Abstract

To study the regulation of cyclin-dependent kinase (CDK) activity during mitotic exit in mammalian cells, we constructed murine cell lines that constitutively express a stabilized mutant of cyclin A (cyclin A47). Even though cyclin A47 was expressed throughout mitosis and in G1 cells, its associated CDK activity was inactivated after the transition from metaphase to anaphase. Cyclin A47 associated with both p21 and p27 during mitotic exit, implicating these proteins in CDK inactivation. However, cyclin A47 was fully inhibited during the M-to-G1 transition in p21(-/-) p27(-/-) fibroblasts. Also, the CDKs associated with cyclin A47 were not inactivated by phosphorylation at tyrosines. The protein responsible for CDK inactivation during mitotic exit in p21/p27 null cells was the Rb family member, p107. p107 bound to cyclin A47 when p21 and p27 were absent, and cyclin A47-CDK activity was not inactivated during the M-to-G1 transition in p21(-/-) p27(-/-) p107(-/-) null fibroblasts.
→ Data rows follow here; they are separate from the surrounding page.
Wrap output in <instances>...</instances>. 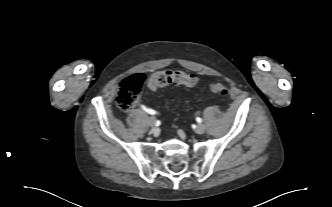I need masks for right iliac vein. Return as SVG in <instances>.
Returning <instances> with one entry per match:
<instances>
[{"instance_id":"63e3f726","label":"right iliac vein","mask_w":332,"mask_h":207,"mask_svg":"<svg viewBox=\"0 0 332 207\" xmlns=\"http://www.w3.org/2000/svg\"><path fill=\"white\" fill-rule=\"evenodd\" d=\"M148 122H149V125L153 127L156 124V118L151 116V117H149Z\"/></svg>"}]
</instances>
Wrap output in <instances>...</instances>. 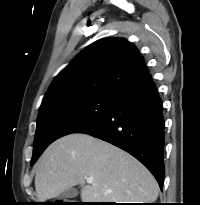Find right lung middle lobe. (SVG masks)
<instances>
[{
	"mask_svg": "<svg viewBox=\"0 0 200 205\" xmlns=\"http://www.w3.org/2000/svg\"><path fill=\"white\" fill-rule=\"evenodd\" d=\"M115 98L77 96L53 103L39 111L31 165L56 139L88 125L112 105Z\"/></svg>",
	"mask_w": 200,
	"mask_h": 205,
	"instance_id": "right-lung-middle-lobe-1",
	"label": "right lung middle lobe"
}]
</instances>
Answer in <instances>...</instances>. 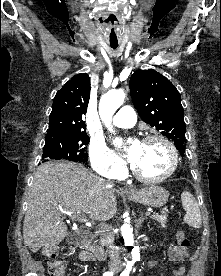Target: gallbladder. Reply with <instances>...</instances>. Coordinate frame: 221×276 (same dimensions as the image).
Returning a JSON list of instances; mask_svg holds the SVG:
<instances>
[{
	"instance_id": "gallbladder-1",
	"label": "gallbladder",
	"mask_w": 221,
	"mask_h": 276,
	"mask_svg": "<svg viewBox=\"0 0 221 276\" xmlns=\"http://www.w3.org/2000/svg\"><path fill=\"white\" fill-rule=\"evenodd\" d=\"M66 241H67L68 243H72V242H73V238H72V237H68V238L66 239Z\"/></svg>"
}]
</instances>
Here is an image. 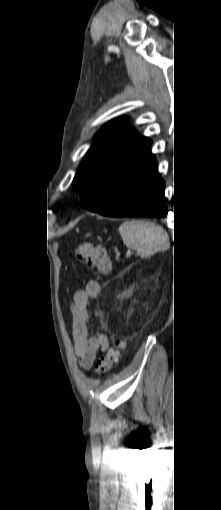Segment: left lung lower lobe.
<instances>
[{
	"label": "left lung lower lobe",
	"mask_w": 221,
	"mask_h": 510,
	"mask_svg": "<svg viewBox=\"0 0 221 510\" xmlns=\"http://www.w3.org/2000/svg\"><path fill=\"white\" fill-rule=\"evenodd\" d=\"M156 169L154 159L106 207L89 210L108 217H166L165 182Z\"/></svg>",
	"instance_id": "left-lung-lower-lobe-1"
}]
</instances>
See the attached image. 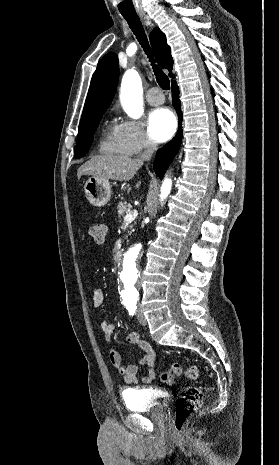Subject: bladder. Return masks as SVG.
Instances as JSON below:
<instances>
[{
  "label": "bladder",
  "mask_w": 279,
  "mask_h": 465,
  "mask_svg": "<svg viewBox=\"0 0 279 465\" xmlns=\"http://www.w3.org/2000/svg\"><path fill=\"white\" fill-rule=\"evenodd\" d=\"M122 399L127 410L131 412H154L161 414L169 400L165 392L143 387H129L122 390Z\"/></svg>",
  "instance_id": "1"
}]
</instances>
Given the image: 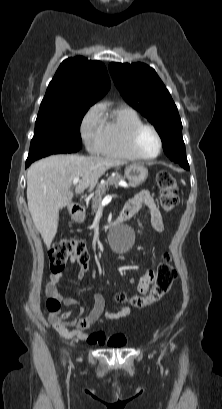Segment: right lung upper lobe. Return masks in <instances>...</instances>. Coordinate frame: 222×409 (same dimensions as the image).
Here are the masks:
<instances>
[{"label": "right lung upper lobe", "mask_w": 222, "mask_h": 409, "mask_svg": "<svg viewBox=\"0 0 222 409\" xmlns=\"http://www.w3.org/2000/svg\"><path fill=\"white\" fill-rule=\"evenodd\" d=\"M107 69L82 56L64 60L49 83L40 109L65 105H93L110 89Z\"/></svg>", "instance_id": "cb5924a9"}]
</instances>
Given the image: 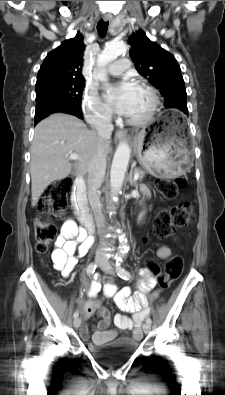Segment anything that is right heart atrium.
I'll use <instances>...</instances> for the list:
<instances>
[{
    "mask_svg": "<svg viewBox=\"0 0 225 395\" xmlns=\"http://www.w3.org/2000/svg\"><path fill=\"white\" fill-rule=\"evenodd\" d=\"M83 112L87 121L92 124H106L111 120L110 112L92 88H87L84 92Z\"/></svg>",
    "mask_w": 225,
    "mask_h": 395,
    "instance_id": "right-heart-atrium-1",
    "label": "right heart atrium"
}]
</instances>
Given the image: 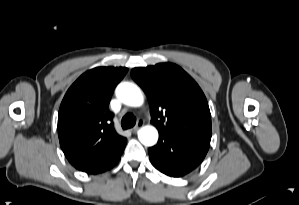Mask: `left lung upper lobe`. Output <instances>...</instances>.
<instances>
[{
  "instance_id": "5c2ea615",
  "label": "left lung upper lobe",
  "mask_w": 299,
  "mask_h": 205,
  "mask_svg": "<svg viewBox=\"0 0 299 205\" xmlns=\"http://www.w3.org/2000/svg\"><path fill=\"white\" fill-rule=\"evenodd\" d=\"M133 80L147 95L151 123L160 135H183L211 140V115L198 84L179 66L160 63L134 68Z\"/></svg>"
}]
</instances>
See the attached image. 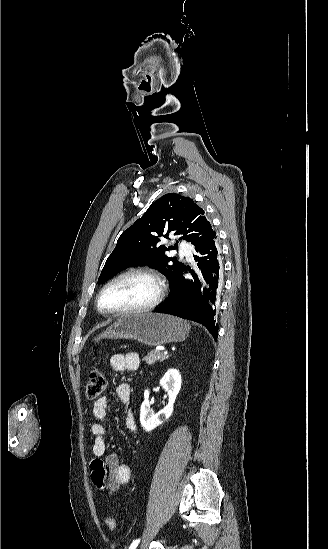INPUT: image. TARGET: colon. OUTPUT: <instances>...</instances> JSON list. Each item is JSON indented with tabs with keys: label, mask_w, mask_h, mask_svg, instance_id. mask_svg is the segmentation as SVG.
Segmentation results:
<instances>
[{
	"label": "colon",
	"mask_w": 328,
	"mask_h": 549,
	"mask_svg": "<svg viewBox=\"0 0 328 549\" xmlns=\"http://www.w3.org/2000/svg\"><path fill=\"white\" fill-rule=\"evenodd\" d=\"M106 387V379L103 373L98 369H93L90 374L86 384V397L89 400H97ZM106 526L110 530L116 528V520L112 514H108L104 518Z\"/></svg>",
	"instance_id": "5ec220e1"
}]
</instances>
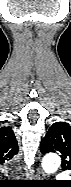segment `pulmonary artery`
I'll return each mask as SVG.
<instances>
[{
    "instance_id": "1",
    "label": "pulmonary artery",
    "mask_w": 71,
    "mask_h": 187,
    "mask_svg": "<svg viewBox=\"0 0 71 187\" xmlns=\"http://www.w3.org/2000/svg\"><path fill=\"white\" fill-rule=\"evenodd\" d=\"M67 176L65 175V174H60L59 176H58V178H60V179H64V178H66Z\"/></svg>"
}]
</instances>
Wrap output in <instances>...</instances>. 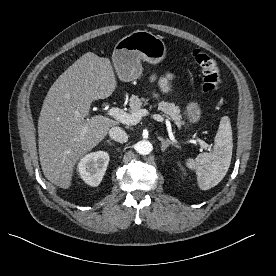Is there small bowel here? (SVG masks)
<instances>
[{
    "mask_svg": "<svg viewBox=\"0 0 276 276\" xmlns=\"http://www.w3.org/2000/svg\"><path fill=\"white\" fill-rule=\"evenodd\" d=\"M155 79V78H153ZM175 79L173 74H166L158 79L160 92L165 94L170 90L172 81ZM157 96V95H156Z\"/></svg>",
    "mask_w": 276,
    "mask_h": 276,
    "instance_id": "c3829d8e",
    "label": "small bowel"
}]
</instances>
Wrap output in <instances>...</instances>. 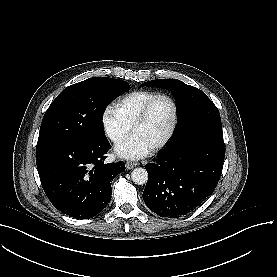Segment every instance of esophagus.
I'll return each instance as SVG.
<instances>
[{"label":"esophagus","instance_id":"esophagus-1","mask_svg":"<svg viewBox=\"0 0 277 277\" xmlns=\"http://www.w3.org/2000/svg\"><path fill=\"white\" fill-rule=\"evenodd\" d=\"M138 165H139V163H137V162H132V161L126 162V168L127 169H132V168H134V167H136Z\"/></svg>","mask_w":277,"mask_h":277}]
</instances>
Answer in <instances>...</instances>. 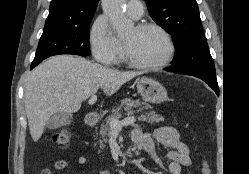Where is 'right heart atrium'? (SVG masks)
Instances as JSON below:
<instances>
[{"label": "right heart atrium", "instance_id": "right-heart-atrium-1", "mask_svg": "<svg viewBox=\"0 0 249 174\" xmlns=\"http://www.w3.org/2000/svg\"><path fill=\"white\" fill-rule=\"evenodd\" d=\"M91 48L95 59L101 63H114L120 56V46L112 36L108 22L100 17L92 25Z\"/></svg>", "mask_w": 249, "mask_h": 174}]
</instances>
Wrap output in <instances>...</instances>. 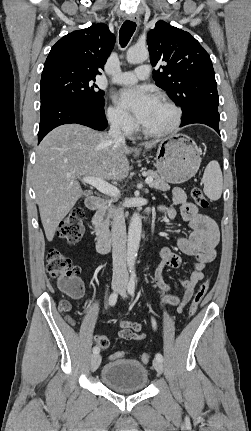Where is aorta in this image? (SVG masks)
<instances>
[{
  "label": "aorta",
  "instance_id": "obj_1",
  "mask_svg": "<svg viewBox=\"0 0 251 431\" xmlns=\"http://www.w3.org/2000/svg\"><path fill=\"white\" fill-rule=\"evenodd\" d=\"M149 57L148 49L145 47H131L128 49L126 59L129 63H142ZM142 232V221L139 213L135 212L130 220L127 239V265L134 268Z\"/></svg>",
  "mask_w": 251,
  "mask_h": 431
}]
</instances>
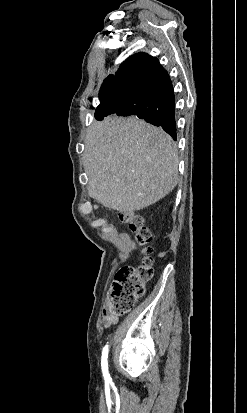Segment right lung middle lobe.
<instances>
[{
	"instance_id": "dd1d6c3e",
	"label": "right lung middle lobe",
	"mask_w": 247,
	"mask_h": 413,
	"mask_svg": "<svg viewBox=\"0 0 247 413\" xmlns=\"http://www.w3.org/2000/svg\"><path fill=\"white\" fill-rule=\"evenodd\" d=\"M111 97L133 99L136 97V90L128 82H119V83L103 82L100 92H99L100 100L104 101Z\"/></svg>"
}]
</instances>
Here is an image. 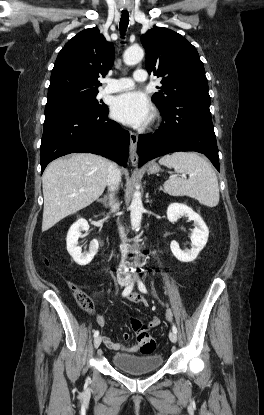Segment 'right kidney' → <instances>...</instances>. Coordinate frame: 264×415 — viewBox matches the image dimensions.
<instances>
[{
    "label": "right kidney",
    "mask_w": 264,
    "mask_h": 415,
    "mask_svg": "<svg viewBox=\"0 0 264 415\" xmlns=\"http://www.w3.org/2000/svg\"><path fill=\"white\" fill-rule=\"evenodd\" d=\"M88 229V222L84 218H80L70 227L66 238L68 253L81 266L88 265L92 261L99 247L98 241L94 239L90 243L89 252L82 253L78 239L81 236V231H88Z\"/></svg>",
    "instance_id": "ca27d5eb"
}]
</instances>
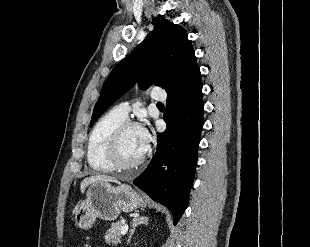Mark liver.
<instances>
[{"label": "liver", "mask_w": 310, "mask_h": 247, "mask_svg": "<svg viewBox=\"0 0 310 247\" xmlns=\"http://www.w3.org/2000/svg\"><path fill=\"white\" fill-rule=\"evenodd\" d=\"M113 182V183H118V180L112 176H107V175H95V176H90L82 180L80 184V190L83 193L85 189L92 183L94 182Z\"/></svg>", "instance_id": "obj_1"}]
</instances>
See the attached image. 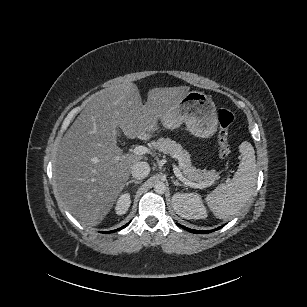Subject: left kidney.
Wrapping results in <instances>:
<instances>
[{
	"label": "left kidney",
	"mask_w": 307,
	"mask_h": 307,
	"mask_svg": "<svg viewBox=\"0 0 307 307\" xmlns=\"http://www.w3.org/2000/svg\"><path fill=\"white\" fill-rule=\"evenodd\" d=\"M172 206L176 214L185 219H205L207 211L201 197L195 193H175Z\"/></svg>",
	"instance_id": "5707ae66"
}]
</instances>
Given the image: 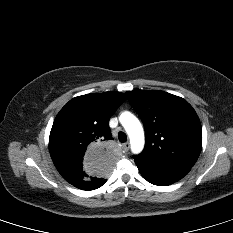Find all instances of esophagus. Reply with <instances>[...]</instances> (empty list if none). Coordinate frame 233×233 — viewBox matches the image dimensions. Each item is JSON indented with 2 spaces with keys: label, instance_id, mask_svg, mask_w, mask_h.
<instances>
[{
  "label": "esophagus",
  "instance_id": "obj_1",
  "mask_svg": "<svg viewBox=\"0 0 233 233\" xmlns=\"http://www.w3.org/2000/svg\"><path fill=\"white\" fill-rule=\"evenodd\" d=\"M130 148V143L126 142L124 144H122V149L124 152H127Z\"/></svg>",
  "mask_w": 233,
  "mask_h": 233
}]
</instances>
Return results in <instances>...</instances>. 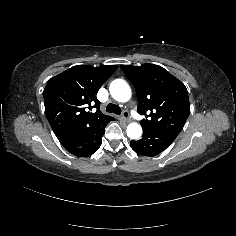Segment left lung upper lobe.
I'll return each mask as SVG.
<instances>
[{
	"mask_svg": "<svg viewBox=\"0 0 236 236\" xmlns=\"http://www.w3.org/2000/svg\"><path fill=\"white\" fill-rule=\"evenodd\" d=\"M121 69L135 87L138 113L146 117L141 126L178 135L190 114L185 85L158 65H121Z\"/></svg>",
	"mask_w": 236,
	"mask_h": 236,
	"instance_id": "5c2ea615",
	"label": "left lung upper lobe"
}]
</instances>
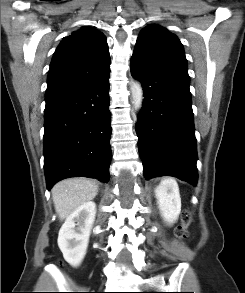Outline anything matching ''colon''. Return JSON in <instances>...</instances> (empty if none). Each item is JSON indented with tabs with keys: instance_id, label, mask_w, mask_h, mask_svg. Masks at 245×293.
I'll return each mask as SVG.
<instances>
[{
	"instance_id": "1",
	"label": "colon",
	"mask_w": 245,
	"mask_h": 293,
	"mask_svg": "<svg viewBox=\"0 0 245 293\" xmlns=\"http://www.w3.org/2000/svg\"><path fill=\"white\" fill-rule=\"evenodd\" d=\"M190 222H191V216L190 214L186 213L183 217V221L181 225H179L176 229L175 235L177 239H184L188 236L187 226L190 224Z\"/></svg>"
}]
</instances>
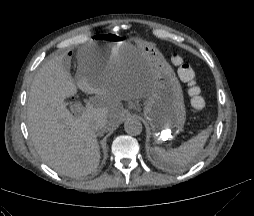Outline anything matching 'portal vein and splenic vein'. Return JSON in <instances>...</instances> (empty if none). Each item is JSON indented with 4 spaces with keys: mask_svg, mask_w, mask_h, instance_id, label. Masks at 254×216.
<instances>
[{
    "mask_svg": "<svg viewBox=\"0 0 254 216\" xmlns=\"http://www.w3.org/2000/svg\"><path fill=\"white\" fill-rule=\"evenodd\" d=\"M73 108H74L73 113L75 114V116H78L82 113L83 106L80 102H75Z\"/></svg>",
    "mask_w": 254,
    "mask_h": 216,
    "instance_id": "1",
    "label": "portal vein and splenic vein"
}]
</instances>
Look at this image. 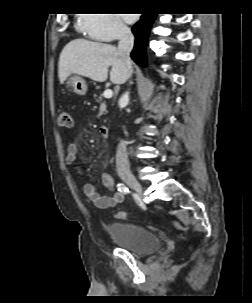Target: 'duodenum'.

Enforced expression of cyclin A in cells lacking all three CDK inhibitors induced rapid tetraploidization, indicative of mitotic failure/endoreduplication. We concluded that cyclin proteolysis and CDK inhibitors constitute redundant pathways that control cyclin A-CDK activity during mitotic exit in mammalian cells and that loss of these pathways can cause genetic instability.